WORK TO BE COMPLETED
Determine how many lines of the entries that follow contain "point", and respond with that number alone.

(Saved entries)
=== Section Start ===
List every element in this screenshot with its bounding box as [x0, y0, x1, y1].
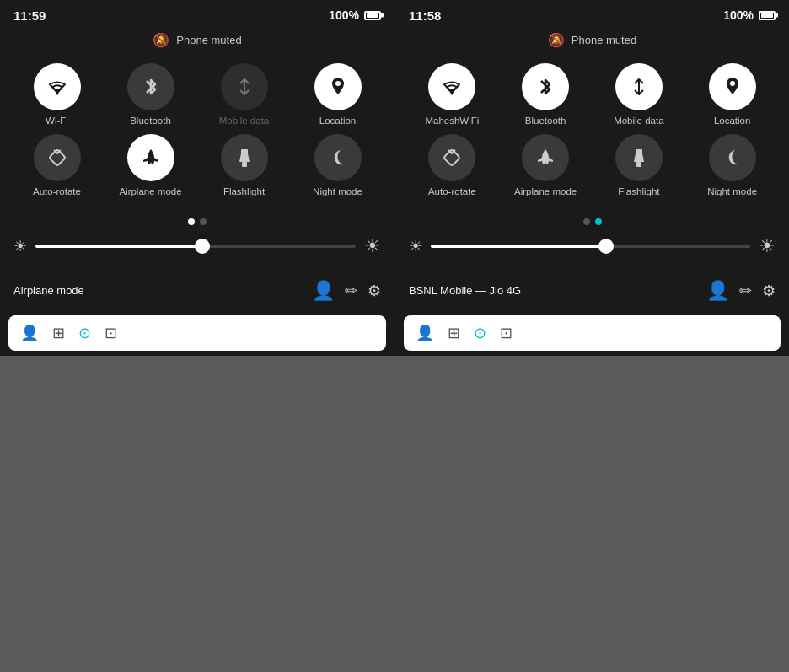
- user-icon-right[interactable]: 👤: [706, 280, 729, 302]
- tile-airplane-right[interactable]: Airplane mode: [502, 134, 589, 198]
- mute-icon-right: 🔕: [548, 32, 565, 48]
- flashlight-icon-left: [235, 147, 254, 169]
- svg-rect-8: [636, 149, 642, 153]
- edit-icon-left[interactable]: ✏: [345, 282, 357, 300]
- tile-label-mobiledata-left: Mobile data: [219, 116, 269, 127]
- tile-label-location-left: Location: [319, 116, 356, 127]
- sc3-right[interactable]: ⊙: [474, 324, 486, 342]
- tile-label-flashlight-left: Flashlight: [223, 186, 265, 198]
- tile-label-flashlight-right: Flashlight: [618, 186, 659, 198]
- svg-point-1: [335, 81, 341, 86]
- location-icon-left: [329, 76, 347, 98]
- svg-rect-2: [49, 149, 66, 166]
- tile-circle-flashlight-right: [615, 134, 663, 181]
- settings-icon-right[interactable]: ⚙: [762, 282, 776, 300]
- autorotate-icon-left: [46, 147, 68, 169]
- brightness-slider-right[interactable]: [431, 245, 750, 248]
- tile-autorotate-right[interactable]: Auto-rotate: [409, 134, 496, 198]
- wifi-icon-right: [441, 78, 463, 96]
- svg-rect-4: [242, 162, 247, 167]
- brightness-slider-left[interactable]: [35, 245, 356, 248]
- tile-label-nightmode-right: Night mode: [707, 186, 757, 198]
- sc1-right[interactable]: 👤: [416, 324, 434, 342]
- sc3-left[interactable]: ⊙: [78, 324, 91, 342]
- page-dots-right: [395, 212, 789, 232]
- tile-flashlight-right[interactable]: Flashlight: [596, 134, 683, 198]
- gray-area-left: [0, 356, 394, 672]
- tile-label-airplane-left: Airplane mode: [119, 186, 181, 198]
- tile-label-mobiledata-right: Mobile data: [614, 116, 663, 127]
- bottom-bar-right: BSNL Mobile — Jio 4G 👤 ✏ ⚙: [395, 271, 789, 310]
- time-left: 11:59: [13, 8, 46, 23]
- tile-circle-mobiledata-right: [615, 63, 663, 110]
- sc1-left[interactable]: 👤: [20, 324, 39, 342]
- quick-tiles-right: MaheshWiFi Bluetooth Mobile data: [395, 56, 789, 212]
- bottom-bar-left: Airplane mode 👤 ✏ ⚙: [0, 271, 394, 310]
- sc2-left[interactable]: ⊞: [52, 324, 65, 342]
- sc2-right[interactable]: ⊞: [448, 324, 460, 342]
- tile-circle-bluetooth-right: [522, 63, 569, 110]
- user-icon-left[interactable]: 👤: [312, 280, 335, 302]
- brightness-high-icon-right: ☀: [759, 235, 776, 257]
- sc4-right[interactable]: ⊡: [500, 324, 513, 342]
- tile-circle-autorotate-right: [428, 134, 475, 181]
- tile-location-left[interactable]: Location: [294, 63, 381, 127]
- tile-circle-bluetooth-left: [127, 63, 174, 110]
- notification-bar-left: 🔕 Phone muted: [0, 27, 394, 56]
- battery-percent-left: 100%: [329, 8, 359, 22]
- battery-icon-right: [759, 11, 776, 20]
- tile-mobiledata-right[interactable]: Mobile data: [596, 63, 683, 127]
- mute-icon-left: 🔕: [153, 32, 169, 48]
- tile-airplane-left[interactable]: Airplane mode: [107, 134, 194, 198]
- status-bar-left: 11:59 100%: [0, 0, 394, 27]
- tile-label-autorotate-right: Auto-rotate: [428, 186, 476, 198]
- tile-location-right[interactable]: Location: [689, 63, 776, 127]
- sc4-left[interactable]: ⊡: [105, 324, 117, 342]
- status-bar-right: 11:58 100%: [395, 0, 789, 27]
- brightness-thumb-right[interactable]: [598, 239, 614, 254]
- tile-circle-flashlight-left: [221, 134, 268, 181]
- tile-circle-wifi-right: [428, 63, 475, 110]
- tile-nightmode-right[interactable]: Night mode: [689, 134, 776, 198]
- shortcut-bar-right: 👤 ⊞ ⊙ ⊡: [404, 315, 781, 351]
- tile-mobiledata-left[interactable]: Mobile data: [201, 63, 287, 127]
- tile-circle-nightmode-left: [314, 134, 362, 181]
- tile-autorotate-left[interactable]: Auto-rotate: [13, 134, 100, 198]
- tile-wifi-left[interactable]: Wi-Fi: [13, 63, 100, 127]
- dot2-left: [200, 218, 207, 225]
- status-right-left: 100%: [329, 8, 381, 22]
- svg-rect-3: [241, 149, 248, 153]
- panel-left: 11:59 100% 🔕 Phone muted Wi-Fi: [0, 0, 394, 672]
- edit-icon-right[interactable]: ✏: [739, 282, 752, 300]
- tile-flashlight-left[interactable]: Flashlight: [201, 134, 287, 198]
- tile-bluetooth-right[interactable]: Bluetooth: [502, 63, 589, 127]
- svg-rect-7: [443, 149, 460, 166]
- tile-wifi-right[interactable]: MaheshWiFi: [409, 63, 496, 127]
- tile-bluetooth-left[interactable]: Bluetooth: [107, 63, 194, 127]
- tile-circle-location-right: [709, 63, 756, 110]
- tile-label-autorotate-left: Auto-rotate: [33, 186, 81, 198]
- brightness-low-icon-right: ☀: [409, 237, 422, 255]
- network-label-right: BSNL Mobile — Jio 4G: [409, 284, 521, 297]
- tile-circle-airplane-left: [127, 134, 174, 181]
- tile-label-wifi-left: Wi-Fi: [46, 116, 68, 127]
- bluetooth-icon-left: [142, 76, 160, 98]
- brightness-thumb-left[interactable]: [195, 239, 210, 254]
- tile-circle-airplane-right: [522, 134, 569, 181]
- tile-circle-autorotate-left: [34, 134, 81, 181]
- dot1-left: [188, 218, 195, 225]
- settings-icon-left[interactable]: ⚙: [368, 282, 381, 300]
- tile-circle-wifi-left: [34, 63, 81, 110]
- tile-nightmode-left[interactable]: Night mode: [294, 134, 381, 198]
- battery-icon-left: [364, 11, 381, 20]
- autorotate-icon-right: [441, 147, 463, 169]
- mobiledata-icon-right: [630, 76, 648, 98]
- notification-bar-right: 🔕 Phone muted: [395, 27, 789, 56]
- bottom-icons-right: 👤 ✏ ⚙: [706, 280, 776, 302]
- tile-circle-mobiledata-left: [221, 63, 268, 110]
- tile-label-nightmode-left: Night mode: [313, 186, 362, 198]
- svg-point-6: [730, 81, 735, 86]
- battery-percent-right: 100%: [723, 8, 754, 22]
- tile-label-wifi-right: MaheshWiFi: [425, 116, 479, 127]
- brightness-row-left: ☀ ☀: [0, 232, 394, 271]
=== Section End ===
ANSWER SECTION
2